Furthermore, the delta-sigma modulator 135 is used for increasing a resolution of the voltage controlled frequency FVCO when it changes. Since the control value 132 represents an integer, the variations of the control value 132 are all integer variations. For example, the control value 132 can be increased from an integer 5 (0101) into another integer 6 (0110); or it can be decreased from an integer 5 (0101) into another integer 4 (0100). The delta-sigma modulator 135 can modulate the control value 132, so that the integer variations of the control value 132 are changed into fractional variations. That is to say, the modulated control value 134 can be increased from an integer 5 into 5.1, 5.2, . . . , and so on; or it can be decreased from an integer 5 into 4.9, 4.8, . . . , and so on. For this reason, the modulated control value 134 is able to increase the resolution of the voltage controlled frequency FVCO when it changes. However, the delta-sigma modulator 135 has been widely applied to the phase locked loop circuit, and further description is omitted herein.

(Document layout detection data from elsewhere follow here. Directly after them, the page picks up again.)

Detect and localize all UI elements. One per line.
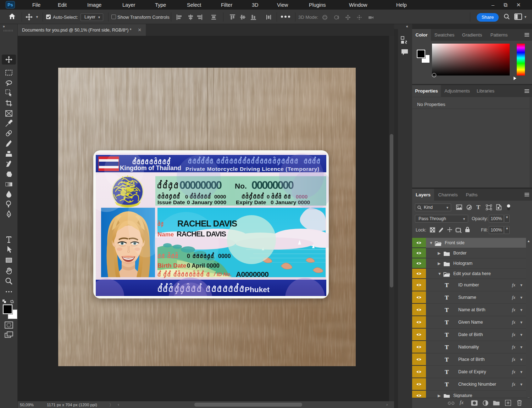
svg-text:Birth Date: Birth Date — [157, 262, 186, 269]
svg-text:0000: 0000 — [218, 253, 231, 259]
svg-text:0: 0 — [187, 253, 190, 259]
svg-text:Name: Name — [157, 231, 174, 238]
svg-text:No.: No. — [235, 182, 247, 190]
svg-text:Issue Date: Issue Date — [157, 199, 185, 205]
svg-text:RACHEL DAVIS: RACHEL DAVIS — [177, 230, 226, 238]
svg-text:A0000000: A0000000 — [236, 270, 269, 278]
svg-text:/ ID No.: / ID No. — [214, 272, 232, 277]
svg-text:0000: 0000 — [214, 194, 226, 200]
svg-text:0 April 0000: 0 April 0000 — [187, 262, 220, 269]
svg-text:0: 0 — [267, 194, 270, 200]
svg-text:Phuket: Phuket — [245, 285, 270, 294]
svg-text:Expiry Date: Expiry Date — [236, 199, 266, 205]
svg-text:RACHEL DAVIS: RACHEL DAVIS — [177, 219, 237, 228]
svg-text:0 January 0000: 0 January 0000 — [187, 199, 226, 205]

Please refer to FIG. 3E. FIG. 3E is a diagram illustrating a first kind of digital controlled oscillator. The digital controlled oscillator consists of a bias current source (IBIAS) 252, a digital-to-analog converting matrix 254, a current-to-voltage converter 256, and a voltage controlled oscillator 258. The bias current source (IBIAS) 252 is capable of providing a plurality of current sources with different currents to the digital-to-analog converting matrix 254. The digital-to-analog converting matrix 254 receives the modulated control value 134, and divides the modulated control value 134 into a row value and a column value for enabling/disabling a number of current sources among the bias current source 252. The enabled current sources are aggregated into an analog current signal 255 to be inputted to the current-to-voltage converter 256. The current-to-voltage converter 256 can further convert the analog current signal 255 into an analog voltage signal 257 to be inputted to the voltage controlled oscillator 258, so as to generate an output oscillating signal (SDCO) 142.

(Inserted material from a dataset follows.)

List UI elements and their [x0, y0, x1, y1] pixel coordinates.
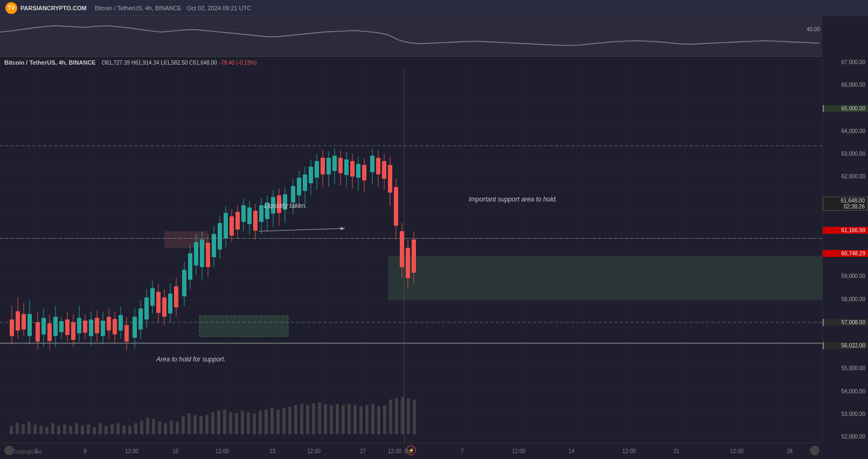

Please refer to FIG. 3F. FIG. 3F is a diagram illustrating a second kind of digital controlled oscillator. The digital controlled oscillator consists of a bias current source (IBIAS) 252, a digital-to-analog converting matrix 254, and a current controlled oscillator 259. The bias current source 252 is capable of providing a plurality of current sources with different currents to the digital-to-analog converting matrix 254. The digital-to-analog converting matrix 254 receives the modulated control value 134, and divides the modulated control value 134 into a row value and a column value for enabling/disabling a number of current sources among the bias current source 252. The enabled current sources are aggregated into an analog current signal 255 to be inputted to the current controlled oscillator 259. The current controlled oscillator 259 can further convert the analog current signal 255 into the output oscillating signal (SDCO) 142.
Moreover, please refer to FIG. 4. FIG. 4 is a diagram illustrating an s-domain model of a conventional all digital phase locked loop circuit. A function for the phase frequency detecting and time-to-digital circuit 125 is represented by [Tref/2π]*1/ΔTDC; a function for the loop filter 130 is represented by H(s); a function for the voltage controlled oscillator 140 is represented by KDCO/s; and a function for the frequency divider 150 is represented by 1/N; wherein Tref represents a period of the reference signal (Sref) and is equal to (1/Fref), ΔTDC is a propagation delay of the inverter, and KDCO represents a tuning sensitivity of the digital controlled oscillator 140.
Regardless of the analog phase locked loop circuit or the all digital phase locked loop circuit, those skilled in the art should maintain a loop dynamics and a damping factor (ζ) at a fixed value as far as possible. The loop dynamics is equal to ωn/ωref, wherein ωn represents the loop bandwidth, and ωref represents the loop operating speed (i.e., 2πFref).
In a 2nd order analog phase locked loop circuit,
            ω      n        =                                        I            CH                    ·                      K            VCO                                    N          ·          C                      ,and the damping factor is represented by an equation:
  ζ  =            1      2        ⁢                                        1            N                    ·                      I            CH                    ·                      K            VCO                    ·                      R            2                    ·          C                    .      The symbol “ICH” represents the output current of the charge pump, the symbol “KVCO” represents a tuning sensitivity of the voltage controlled oscillator, the symbol “N” represents the divisor of the frequency divider, the symbol “C” represents the capacitance of the loop filter, and the symbol “R” represents the resistance of the loop filter.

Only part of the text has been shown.